The government has published draft provisions to be included in Finance Bill 2020–21 (FB 2020–21) together with accompanying explanatory notes, other supporting documents and consultations. The consultation on the draft legislation will run until 15 September 2020. FB 2020–21 is expected to be introduced to Parliament in autumn 2020 (after the Autumn Budget) and to receive Royal Assent in spring 2021.
The majority of the provisions were previously announced but there were some new measures relating to:
There are some provisions which apply with immediate or retrospective effect, including:
The government has also published a 10 year plan for tax administration reform, focusing in particular on pressing ahead with the Making Tax Digital (MTD) project as the foundation for a modern digital tax system. MTD initially applied only to VAT. The government has now made further announcements about the timing of the introduction of MTD to income tax self assessment, and will be consulting in autumn 2020 on extending MTD to corporation tax. MTD was originally intended to apply to corporation tax in due course, but this had been on a back-burner for a number of years. It seems that this project will now be receiving renewed HMRC attention.
The key business tax provisions are considered below. For a detailed look at measures relevant to private client practitioners, see News Analysis: Draft Finance Bill 2020–21—Private Client analysis.
The draft legislation for FB 2020–2021 includes two further technical amendments to the CIR rules. These are being made to ensure the CIR regime works as intended and have been identified following engagement with affected businesses.

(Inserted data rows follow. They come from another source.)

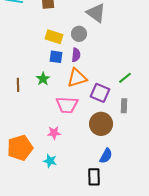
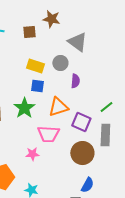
purple semicircle: (76, 55) -> (75, 81), moved
green star: (43, 79) -> (24, 108), size x1.5
gray rectangle: (124, 106) -> (105, 135), size x1.5
pink star: (54, 133) -> (32, 154), moved

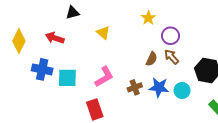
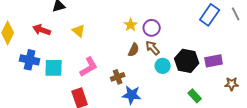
yellow star: (148, 18) -> (131, 25), moved
yellow triangle: (103, 33) -> (79, 31), moved
blue star: (159, 87) -> (132, 95), moved
cyan circle: (182, 91) -> (163, 66), moved

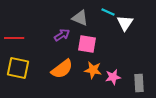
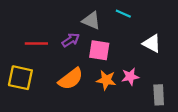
white triangle: (125, 23) -> (152, 43), moved, turned -36
red line: (14, 38) -> (36, 43), moved
pink star: (113, 77) -> (130, 77), moved

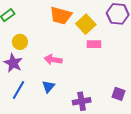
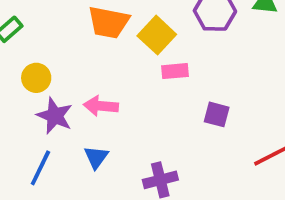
purple star: (13, 63) -> (55, 116), moved
purple square: (118, 94) -> (217, 114), moved

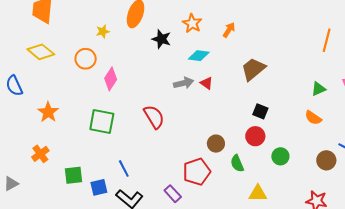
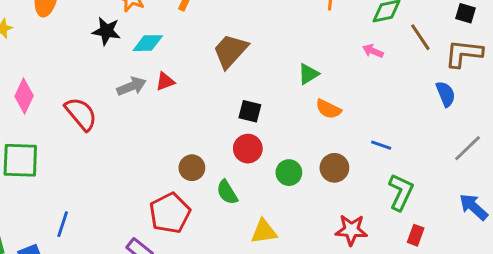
black star: (161, 39) -> (106, 31), moved
red triangle: (207, 83) -> (165, 81), turned -48
green triangle: (318, 89) -> (308, 74), moved
red semicircle: (154, 117) -> (81, 114), moved
brown circle: (326, 160) -> (334, 168), moved
blue line: (124, 169) -> (63, 224), turned 54

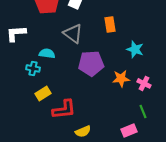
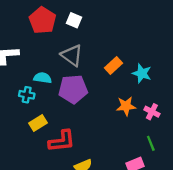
orange rectangle: (110, 24) -> (114, 65), moved, turned 56
purple pentagon: (91, 63) -> (73, 89), moved

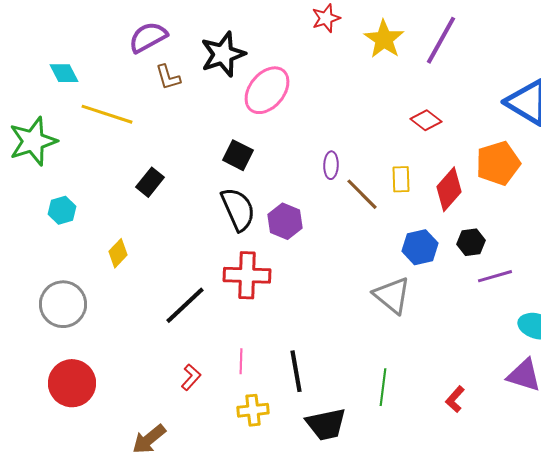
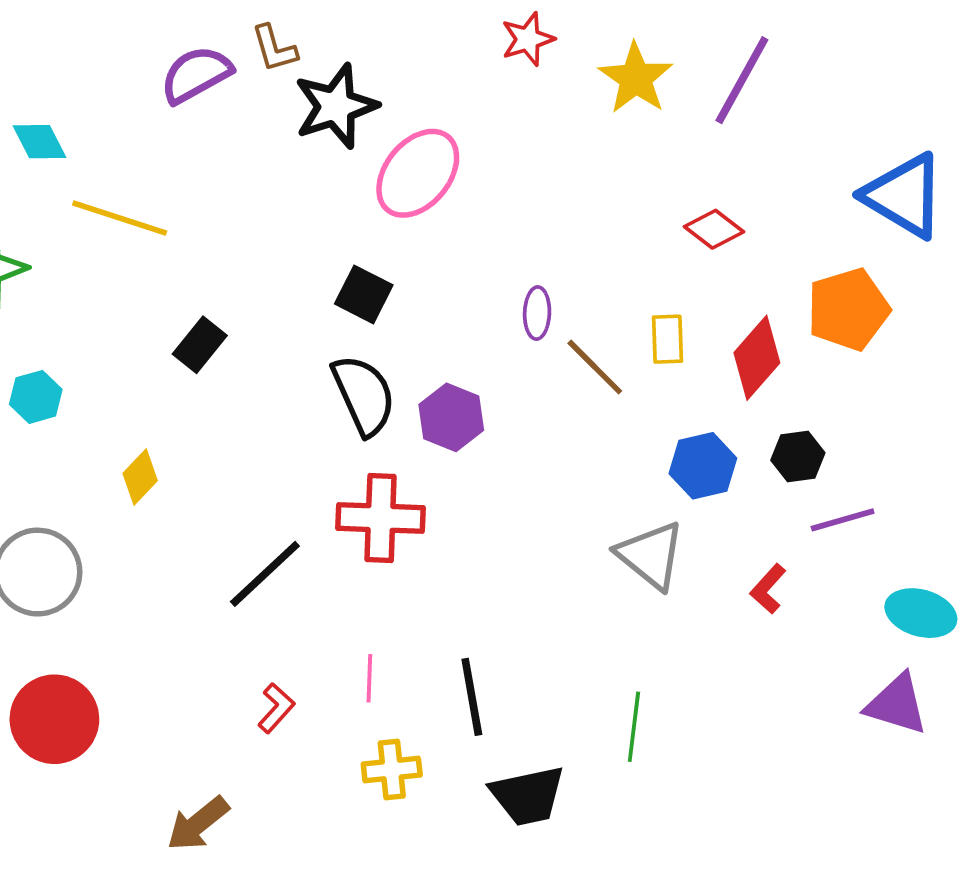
brown L-shape: (168, 77) -> (274, 48), moved
red L-shape: (455, 399) -> (768, 589), moved

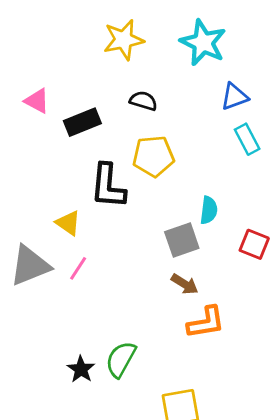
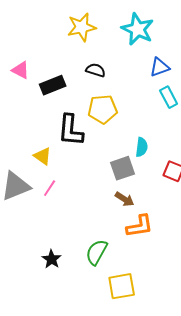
green semicircle: (121, 359) -> (97, 252), moved

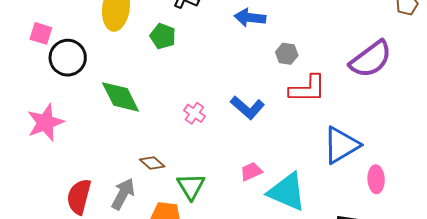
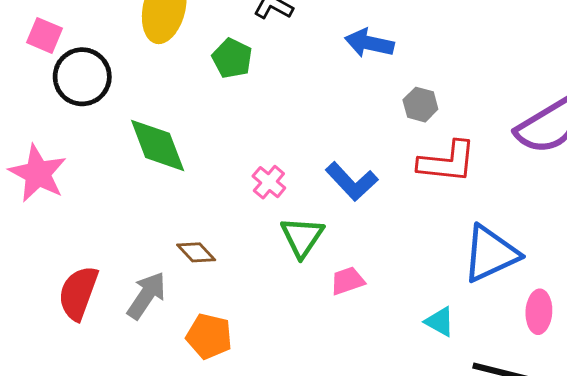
pink star: (45, 123) -> (38, 173), turned -30
green triangle: (191, 186) -> (302, 237), moved
cyan triangle: (287, 192) -> (440, 322), moved, size x0.5

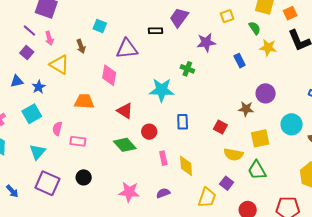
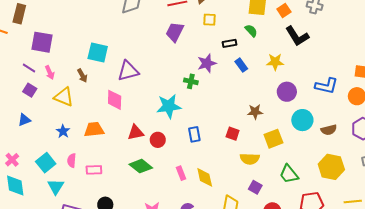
yellow square: (227, 16) -> (209, 20), moved, turned 32
cyan square: (100, 26) -> (98, 52), size x1.5
black rectangle: (156, 31) -> (230, 43), moved
purple star: (206, 42) -> (207, 63), moved
yellow star: (268, 48) -> (275, 62), moved
blue star: (39, 87) -> (63, 131), moved
purple circle: (266, 93) -> (287, 92), moved
red triangle: (125, 111) -> (136, 132), turned -36
cyan square: (32, 114) -> (46, 163), moved
red circle: (149, 132) -> (158, 140), moved
green trapezoid: (257, 170) -> (289, 174), moved
purple square: (227, 183) -> (255, 187), moved

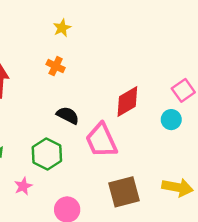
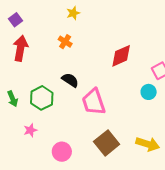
red diamond: (127, 101) -> (121, 56), moved
green hexagon: (47, 154) -> (42, 98), moved
brown square: (124, 192) -> (107, 143), turned -30

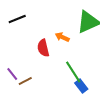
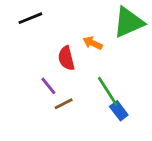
purple line: (12, 74) -> (48, 86), moved
brown line: (25, 81) -> (64, 104), moved

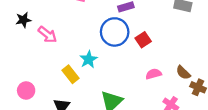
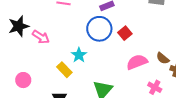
black star: (23, 20) -> (19, 26), size x1.5
pink semicircle: (154, 74) -> (137, 62), size x1.5
pink circle: (26, 90) -> (23, 80), moved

The first proposed amendment concerns the specific provisions in the CIR rules that deal with real estate investment trusts (REITs) and the treatment of any interest restriction as between the exempt and any residual part of their business (section 452 of the Taxation (International and Other Provisions) Act 2010 (TIOPA 2010)). Since 6 April 2020, UK property businesses of non-resident companies have been within the charge to UK corporation tax, rather than income tax, and this first amendment clarifies that a non-resident company within a UK REIT group is deemed to carry on a residual business within the charge to UK corporation tax (regardless of whether or not the company actually has a business other than a property rental business) so that it would face a UK corporation tax charge where a CIR disallowance is allocated to the residual business. This clarification will take effect from 21 July 2020.
The second proposed amendment seeks to ensure that no penalties arise for the late filing of an interest restriction return if there is a reasonable excuse for the failure and the return is submitted as soon as possible once the reasonable excuse ceases (new paragraph 29A of Schedule 7A to TIOPA 2010). This brings the CIR administrative rules in line with those for corporation tax self-assessment, and the fact that this is only now being addressed is stated to be an unintended omission. This amendment will be treated as having always had effect, and so will apply from 1 April 2017 (when the CIR rules first came in).
For information on the CIR generally, see Practice Note: Corporate interest restriction.
The government has published a policy paper, draft legislation and explanatory note.
As announced at Budget 2018, confirmed at Spring Budget 2020 and following a government consultation that ran until 6 May 2019, FB 2020–21 will include provisions for an SDLT surcharge of 2% for non-residents buying residential property in England and Northern Ireland.
The 2% surcharge will apply (subject to transitional provisions) to transactions with an effective date on or after 1 April 2021 where:
The new provisions include a residence test to determine whether a particular person is non-UK resident for the purposes of the 2% surcharge. Detailed rules apply for individuals and companies (with special rules for particular purchases and transactions including those involving partnerships, trusts, co-ownership authorised contractual schemes and alternative property finance).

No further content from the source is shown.